Complementation of ftshi1-2 with FtsHi1cDNA-Myc. (A) Schematic representation of FtsHi1 genomic DNA and the T-DNA insertion position in the ftshi1-2 allele. Numbers below the genomic DNA indicate the nucleotide number. Filled boxes, exons; open boxes, introns; LB, left border of the T-DNA. The ftshi1-2 mutant has multiple T-DNA inserted in the same position with left borders at both ends (21). (B) Siliques from an ftshi1-2 homozygous mutant complemented with the FtsHi1cDNA-Myc transgene (Left) and a plant heterozygous for the ftshi1-2 T-DNA insertion (+/ftshi1-2, right).
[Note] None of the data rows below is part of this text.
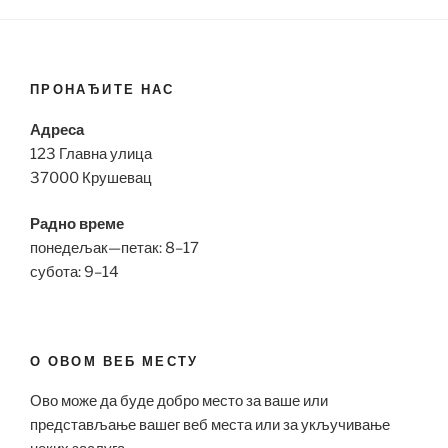
ПРОНАЂИТЕ НАС
Адреса
123 Главна улица
37000 Крушевац
Радно време
понедељак—петак: 8–17
субота: 9–14
О ОВОМ ВЕБ МЕСТУ
Ово може да буде добро место за ваше или
представљање вашег веб места или за укључивање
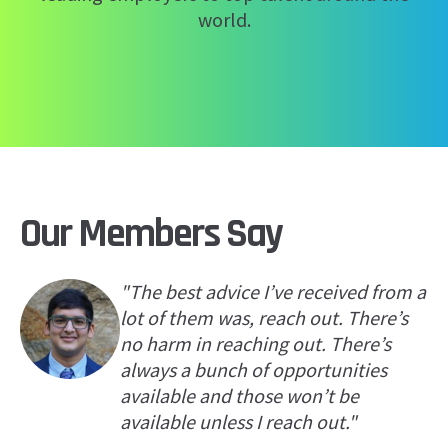
world.
Our Members Say
"The best advice I’ve received from a
lot of them was, reach out. There’s
no harm in reaching out. There’s
always a bunch of opportunities
available and those won’t be
available unless I reach out."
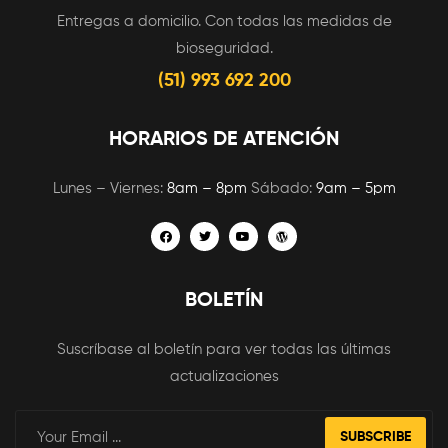
Entregas a domicilio. Con todas las medidas de
bioseguridad.
(51) 993 692 200
HORARIOS DE ATENCIÓN
Lunes – Viernes:
8am – 8pm
Sábado:
9am – 5pm
BOLETÍN
Suscríbase al boletín para ver todas las últimas
actualizaciones
SUBSCRIBE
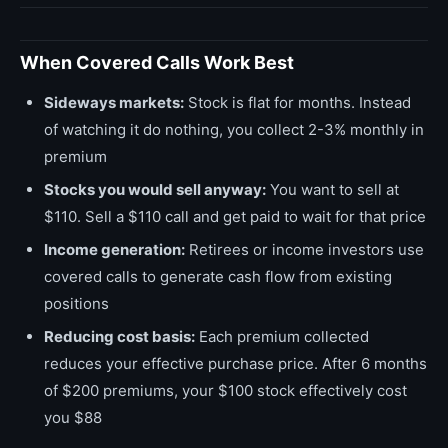
When Covered Calls Work Best
Sideways markets:
Stock is flat for months. Instead
of watching it do nothing, you collect 2-3% monthly in
premium
Stocks you would sell anyway:
You want to sell at
$110. Sell a $110 call and get paid to wait for that price
Income generation:
Retirees or income investors use
covered calls to generate cash flow from existing
positions
Reducing cost basis:
Each premium collected
reduces your effective purchase price. After 6 months
of $200 premiums, your $100 stock effectively cost
you $88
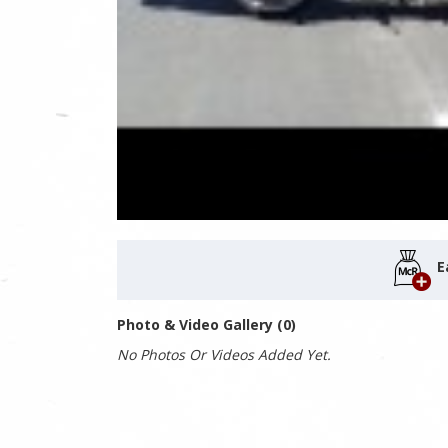
E
Photo & Video Gallery (0)
No Photos Or Videos Added Yet.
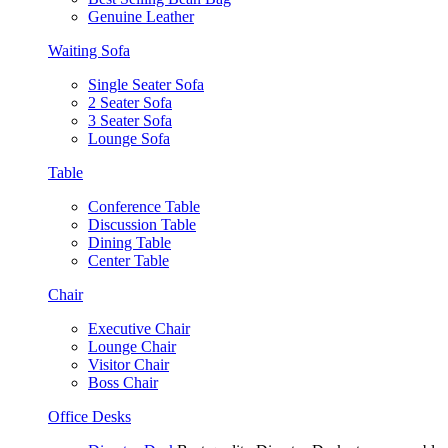
Genuine Leather
Waiting Sofa
Single Seater Sofa
2 Seater Sofa
3 Seater Sofa
Lounge Sofa
Table
Conference Table
Discussion Table
Dining Table
Center Table
Chair
Executive Chair
Lounge Chair
Visitor Chair
Boss Chair
Office Desks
Bar = 1 mm. (C) Genotyping of a wild-type (WT) and an ftshi1-2 homozygous mutant complemented with the FtsHi1cDNA-Myc transgene. Total genomic DNA was isolated and amplified by PCR with primers indicated below the lanes. Positions of primers are marked in A. The LB3 primer of the T-DNA left border (LB) was used for the LB position. (D) Twenty-day-old seedlings of the wild type and ftshi1-2 homozygous mutant complemented with FtsHi1cDNA-Myc. Bar = 1 cm. (E) Chloroplasts isolated from ftshi1-2 homozygous mutant plants complemented with FtsHi1cDNA-Myc were treated with 100 μg/mL thermolysin or 200 μg/mL trypsin plus 200 μg/mL chymotrypsin, analyzed by SDS-PAGE, and then subjected to immunoblotting with antibodies against the proteins indicated. Asterisks, proteins cross-reacting with the anti-FtsHi1 antiserum.